En repensant aujourd'hui à cette scène, je ne peux m'empêcher de déplorer cette facilité avec laquelle j'ai pu devenir cette autre personne. Comment la journaliste en immersion prête à montrer toutes les contradictions et violences de cette frange du progressisme a pu devenir aussi vite ce bon petit soldat frustré d'être contredit pendant qu'il fait régner l'ordre pour « le plus grand bien ». Ne suis-je pas là au cœur du questionnement que tente de poser ce livre ? Par quel lavage de cerveau, mécanique d'acquiescement, effet d'emprise, ai-je soudain pu devenir cet automate prêt à faire partie d'un système qui divise au lieu de rassembler ?
« Ton compagnon et tes amis ont tout à fait le droit de défiler dans d'autres cortèges mixtes, ici ce sont UNIQUEMENT les personnes racisées, ce qui n'est pas leur cas, donc ils doivent partir, mais toi tu…
– Je te défends de dire que je suis racisé parce que je suis arabe ! C'est contre-productif ce que vous faites, et si c'est ça le vivre-ensemble, je trouve ça odieux ! Tu ne nous empêcheras pas de marcher où on veut ; on est dans la rue ! »
[…] Peu à l'aise, j'en profite pour interroger avec précaution une des membres du staff, visiblement arabe, qui me rassure, non sans humour d'ailleurs : « T'inquiète, les Algériens et les Arabes peuvent intégrer sans problème le cortège des personnes noires et afro-caribéennes, c'est toujours mieux que des blancs », s'esclaffe-t-elle en me faisant un clin d'œil, tandis que Pierrette s'entête à avancer sans tenir compte des plaintes des uns et des autres.
[…] Dix-huit heures. Le retard pris par les cortèges ne me permet pas de rejoindre la place de la République où un « after » attend les militants. Alors qu'aucune altercation avec les policiers qui nous ont au contraire aidés à sécuriser le périmètre n'a été recensée, j'entends scander en chœur par la foule « tout le monde déteste la police » accompagné d'éclats de rire juste sous le nez des forces de l'ordre impassibles.
Épuisée, je prends congé d'Alice qui semble elle aussi morte de fatigue après s'être plainte une fois de plus de la mauvaise organisation des cortèges et rejoins Wael et Leïla pour filer sans demander notre reste.
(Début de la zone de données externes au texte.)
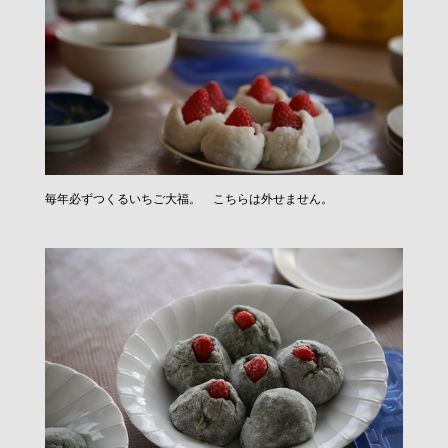
毎年必ずつくるいちご大福。 こちらは外せません。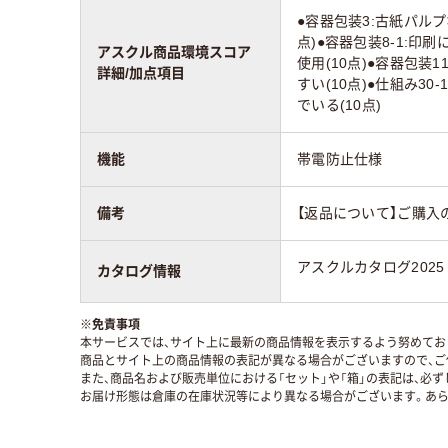
●容器包装3:古紙パルプ
点)●容器包装8-1:
アスクル商品環境スコア
使用(10点)●容器包装
詳細/加点項目
すい(10点)●仕組み3
でいる(10点)
機能
帯電防止仕様
備考
【返品について】ご購入
アスクルカタログ2025
カタログ情報
※
免責事項
本サービスでは、サイト上に最新の商品情報を表示するよう努めており
商品とサイト上の商品情報の表記が異なる場合がございますので、ご
また、商品名および販売単位における「セット」や「箱」の表記は、必
お届け形態は倉庫の在庫状況等により異なる場合がございます。あら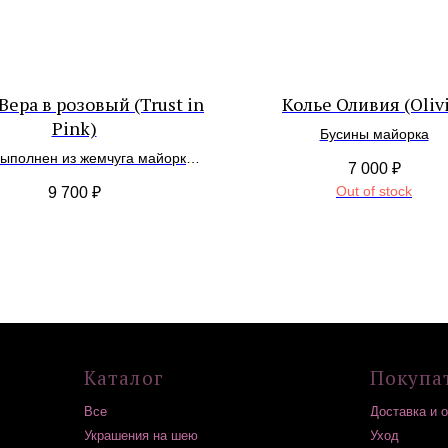
Вера в розовый (Trust in
Колье Оливия (Oliv
Pink)
Бусины майорка
выполнен из жемчуга майорка,
7 000
₽
ого агата. Кулон съемный —
Каталог
Покупателям
Out of stock
9 700
₽
льный черный агат. Фурнитура
атунь с покрытием родия.
Все
Доставка и оплата
Украшения на шею
Уход
Серьги
Возврат
Браслеты
Гарантия
Подвески / обвесы
Подарочные сертификаты
Комплекты украшений
Контакты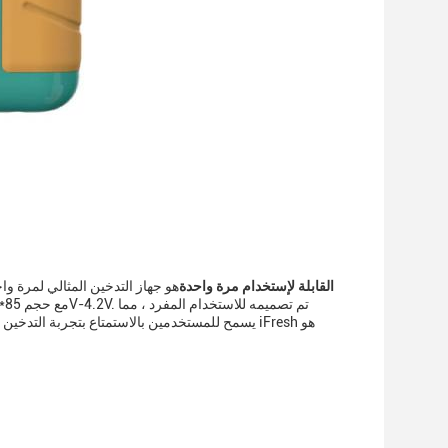
أجهزة IFB-219 القابلة لإستخدام مرة واحدة
هو جهاز التدخين المثالي لمرة وا
يسمح للمستخدمين بالاستمتاع بتجربة التدخين الخا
Survoltés, mes deux comparses ont beaucoup de choses à me raconter : « On s'est fait dégager du cortège des afro-descendants parce qu'on n'était pas noirs !
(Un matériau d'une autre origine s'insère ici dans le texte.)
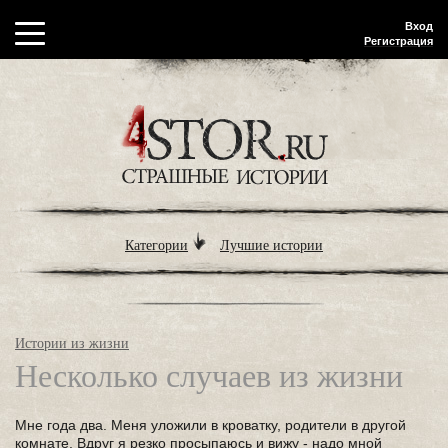
Вход
Регистрация
Категории
Лучшие истории
Истории из жизни
Несколько случаев из жизни
Мне года два. Меня уложили в кроватку, родители в другой
комнате. Вдруг я резко просыпаюсь и вижу - надо мной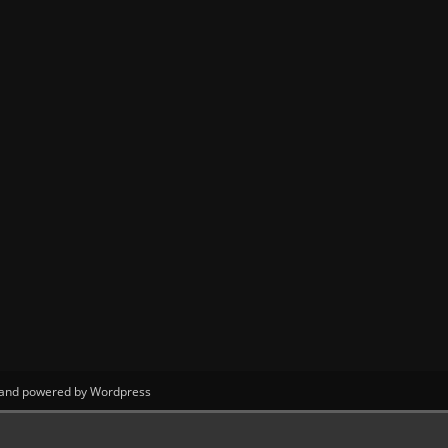
 Land powered by Wordpress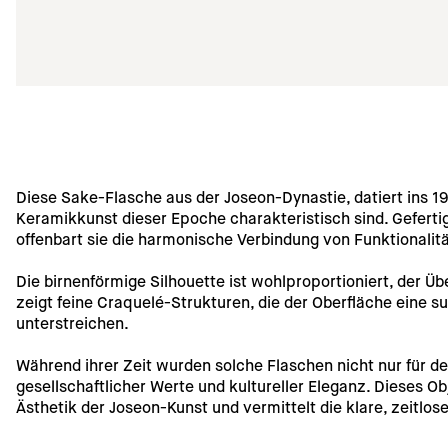
Diese Sake-Flasche aus der Joseon-Dynastie, datiert ins 19.
Keramikkunst dieser Epoche charakteristisch sind. Geferti
offenbart sie die harmonische Verbindung von Funktionalitä
Die birnenförmige Silhouette ist wohlproportioniert, der 
zeigt feine Craquelé-Strukturen, die der Oberfläche eine s
unterstreichen.
Während ihrer Zeit wurden solche Flaschen nicht nur für 
gesellschaftlicher Werte und kultureller Eleganz. Dieses Ob
Ästhetik der Joseon-Kunst und vermittelt die klare, zeitl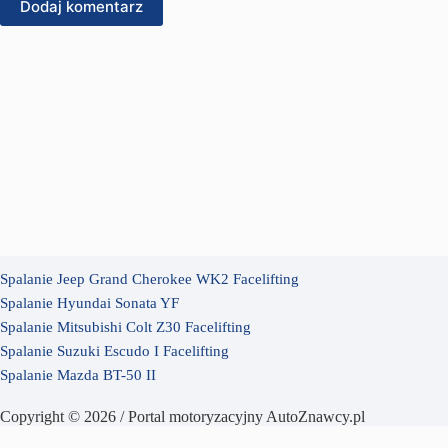
Dodaj komentarz
Spalanie Jeep Grand Cherokee WK2 Facelifting
Spalanie Hyundai Sonata YF
Spalanie Mitsubishi Colt Z30 Facelifting
Spalanie Suzuki Escudo I Facelifting
Spalanie Mazda BT-50 II
Copyright © 2026 / Portal motoryzacyjny AutoZnawcy.pl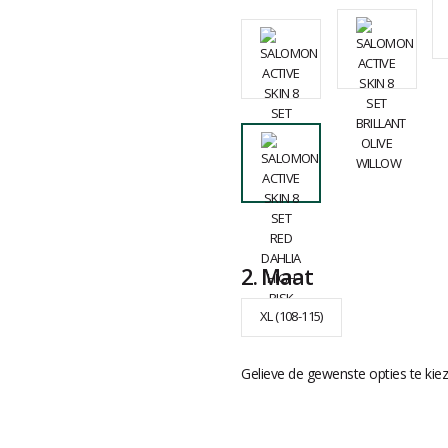
2.
Maat
XL (108-115)
Gelieve de gewenste opties te kie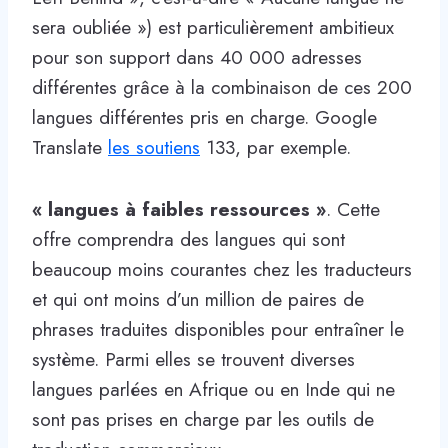
sera oubliée ») est particulièrement ambitieux
pour son support dans 40 000 adresses
différentes grâce à la combinaison de ces 200
langues différentes pris en charge. Google
Translate
les soutiens
133, par exemple.
« langues à faibles ressources »
. Cette
offre comprendra des langues qui sont
beaucoup moins courantes chez les traducteurs
et qui ont moins d’un million de paires de
phrases traduites disponibles pour entraîner le
système. Parmi elles se trouvent diverses
langues parlées en Afrique ou en Inde qui ne
sont pas prises en charge par les outils de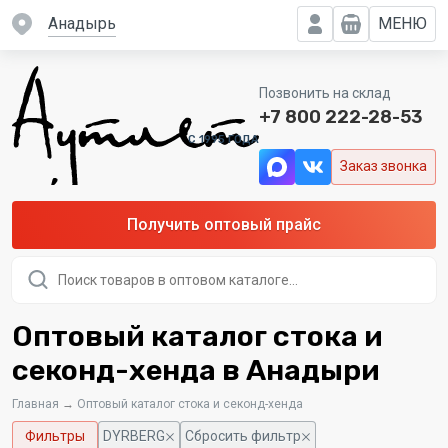
Анадырь
МЕНЮ
Позвонить на склад
+7 800 222-28-53
C 1995 ГОДА
Заказ звонка
Получить оптовый прайс
Поиск
товаров
Оптовый каталог стока и
секонд-хенда в Анадыри
Главная
→
Оптовый каталог стока и секонд-хенда
Фильтры
DYRBERG
Сбросить фильтр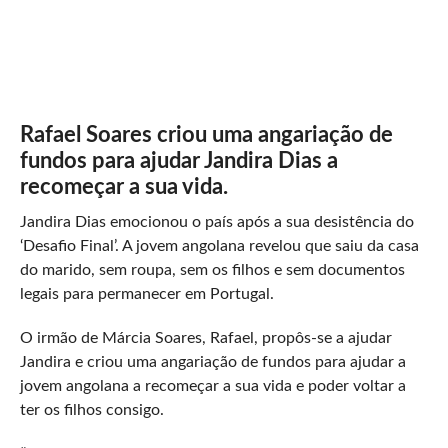
Rafael Soares criou uma angariação de
fundos para ajudar Jandira Dias a
recomeçar a sua vida.
Jandira Dias emocionou o país após a sua desistência do
‘Desafio Final’. A jovem angolana revelou que saiu da casa
do marido, sem roupa, sem os filhos e sem documentos
legais para permanecer em Portugal.
O irmão de Márcia Soares, Rafael, propôs-se a ajudar
Jandira e criou uma angariação de fundos para ajudar a
jovem angolana a recomeçar a sua vida e poder voltar a
ter os filhos consigo.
– Quand Leïla leur a dit que le Maghreb était en Afrique, on s'est entendu rétorquer que l'enjeu était plus important, avant de nous forcer à aller dans le cortège des racisés ! »
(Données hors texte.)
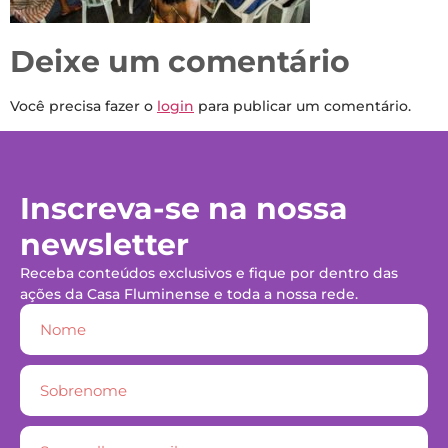
Deixe um comentário
Você precisa fazer o
login
para publicar um comentário.
Inscreva-se na nossa
newsletter
Receba conteúdos exclusivos e fique por dentro das
ações da Casa Fluminense e toda a nossa rede.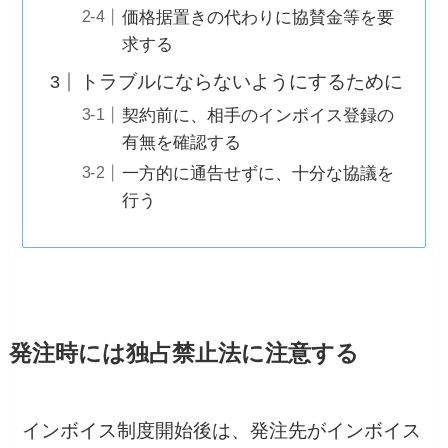
価格据置きの代わりに協賛金等を要
求する
トラブルにならないようにするために
契約前に、相手のインボイス登録の
有無を確認する
一方的に通告せずに、十分な協議を
行う
発注時には独占禁止法に注意する
インボイス制度開始後は、発注先がインボイス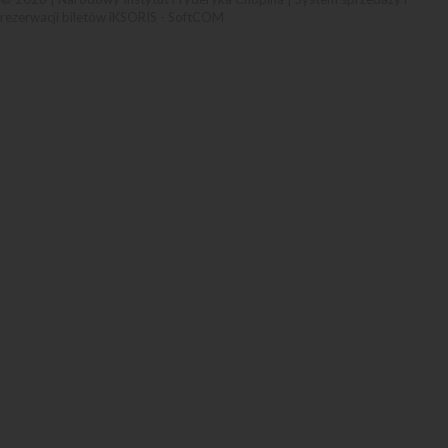
rezerwacji biletów iKSORIS
-
SoftCOM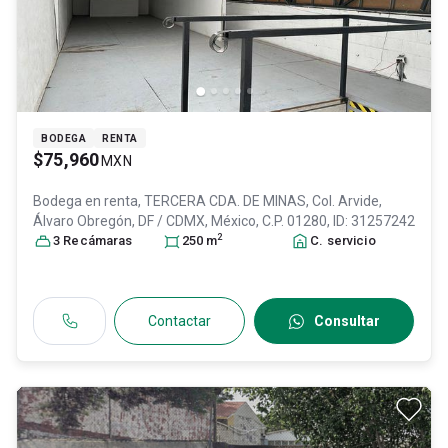
BODEGA
RENTA
$75,960
MXN
Bodega en renta,
TERCERA CDA. DE MINAS, Col. Arvide,
Álvaro Obregón
, DF / CDMX
, México
, C.P. 01280
, ID:
31257242
2
3
Recámara
s
250
m
C. servicio
Contactar
Consultar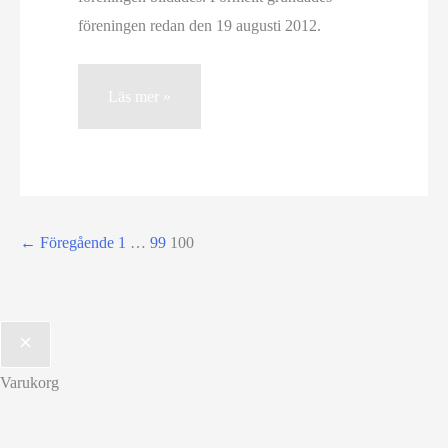
föreningen redan den 19 augusti 2012.
2012:
Läs mer »
Föreningen
lanserades
←
Föregående
1
…
99
100
Varukorg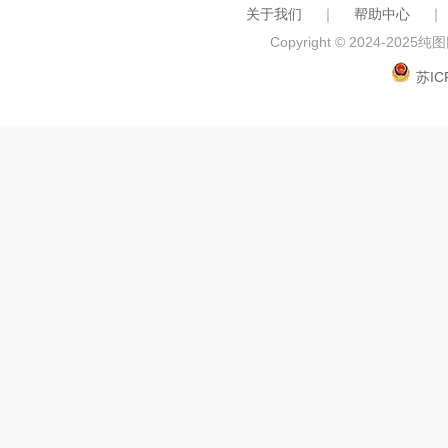
关于我们
｜
帮助中心
｜
Copyright © 2024-2025
纯图网
苏IC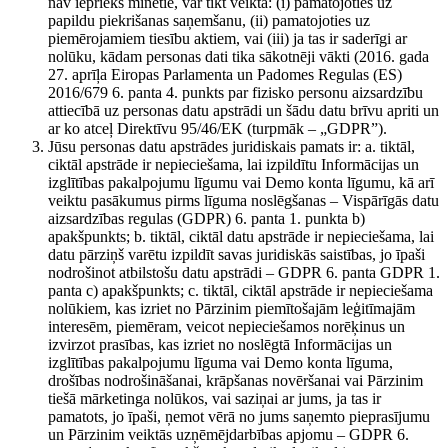
nav iepriekš minētie, var tikt veikta: (i) pamatojoties uz
papildu piekrišanas saņemšanu, (ii) pamatojoties uz
piemērojamiem tiesību aktiem, vai (iii) ja tas ir saderīgi ar
nolūku, kādam personas dati tika sākotnēji vākti (2016. gada
27. aprīļa Eiropas Parlamenta un Padomes Regulas (ES)
2016/679 6. panta 4. punkts par fizisko personu aizsardzību
attiecībā uz personas datu apstrādi un šādu datu brīvu apriti un
ar ko atceļ Direktīvu 95/46/EK (turpmāk – „GDPR”).
Jūsu personas datu apstrādes juridiskais pamats ir: a. tiktāl,
ciktāl apstrāde ir nepieciešama, lai izpildītu Informācijas un
izglītības pakalpojumu līgumu vai Demo konta līgumu, kā arī
veiktu pasākumus pirms līguma noslēgšanas – Vispārīgās datu
aizsardzības regulas (GDPR) 6. panta 1. punkta b)
apakšpunkts; b. tiktāl, ciktāl datu apstrāde ir nepieciešama, lai
datu pārziņš varētu izpildīt savas juridiskās saistības, jo īpaši
nodrošinot atbilstošu datu apstrādi – GDPR 6. panta GDPR 1.
panta c) apakšpunkts; c. tiktāl, ciktāl apstrāde ir nepieciešama
nolūkiem, kas izriet no Pārzinim piemītošajām leģitīmajām
interesēm, piemēram, veicot nepieciešamos norēķinus un
izvirzot prasības, kas izriet no noslēgtā Informācijas un
izglītības pakalpojumu līguma vai Demo konta līguma,
drošības nodrošināšanai, krāpšanas novēršanai vai Pārzinim
tiešā mārketinga nolūkos, vai saziņai ar jums, ja tas ir
pamatots, jo īpaši, ņemot vērā no jums saņemto pieprasījumu
un Pārzinim veiktās uzņēmējdarbības apjomu – GDPR 6.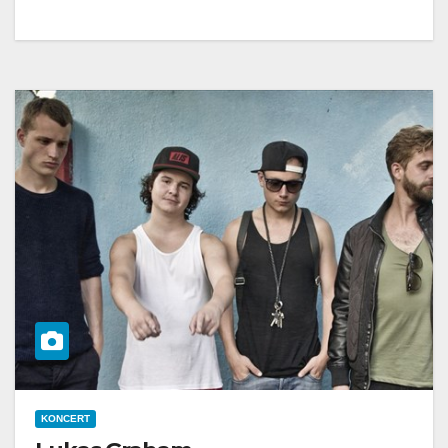
KONCERT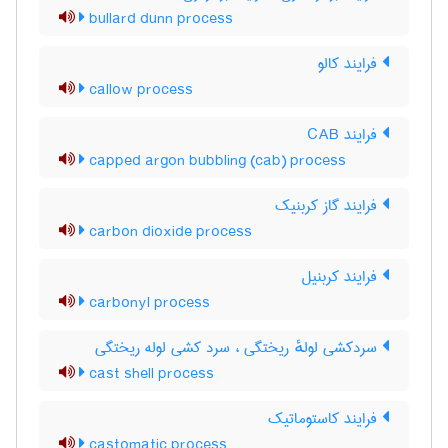
bullard dunn process
فرایند کالو
callow process
فرایند CAB
capped argon bubbling (cab) process
فرایند گاز کربنیک
carbon dioxide process
فرایند کربنیل
carbonyl process
سردکشی لولهٔ ریختگی ، سرد کشی لوله ریختگی
cast shell process
فرایند کاستوماتیک
castomatic process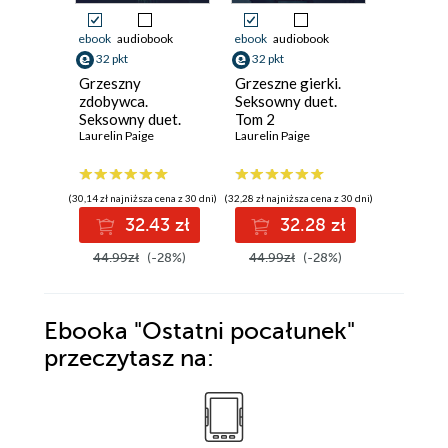
ebook
audiobook
ebook
audiobook
ebook
aud
32 pkt
32 pkt
35 pkt
Grzeszny
Grzeszne gierki.
Zabójczy
zdobywca.
Seksowny duet.
Brutal Bi
Seksowny duet.
Tom 2
Laurelin P
Tom 1
Laurelin Paige
Laurelin Paige
(30,14 zł najniższa cena z 30 dni)
(32,28 zł najniższa cena z 30 dni)
(32,28 zł najni
32.43 zł
32.28 zł
3
44.99zł
(-28%)
44.99zł
(-28%)
44.99z
Ebooka
"Ostatni pocałunek"
przeczytasz na:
Pourtant « racisés », mes deux amis m'avouent être atterrés par le comportement des militants. Pour meilleure preuve, le flot d'anecdotes emmagasiné depuis le début de la manif, à commencer par celle-ci : « Entre tous les chants anti-flics et les « Macron extorsion, démission », on avait une nana de l'organisation qui hurlait : "Ici c'est pour les racisés, les blancs ça dégage." » Mais pour Leïla, la scène la plus choquante restera celle de cette vieille dame qui « nous regardait passer en souriant, non pour se moquer mais parce qu'elle trouvait beau tout ce joyeux bordel, et à laquelle un type noir a jeté à la figure : "Ah on te fait rire ? Sale vieille blanche de merde !" »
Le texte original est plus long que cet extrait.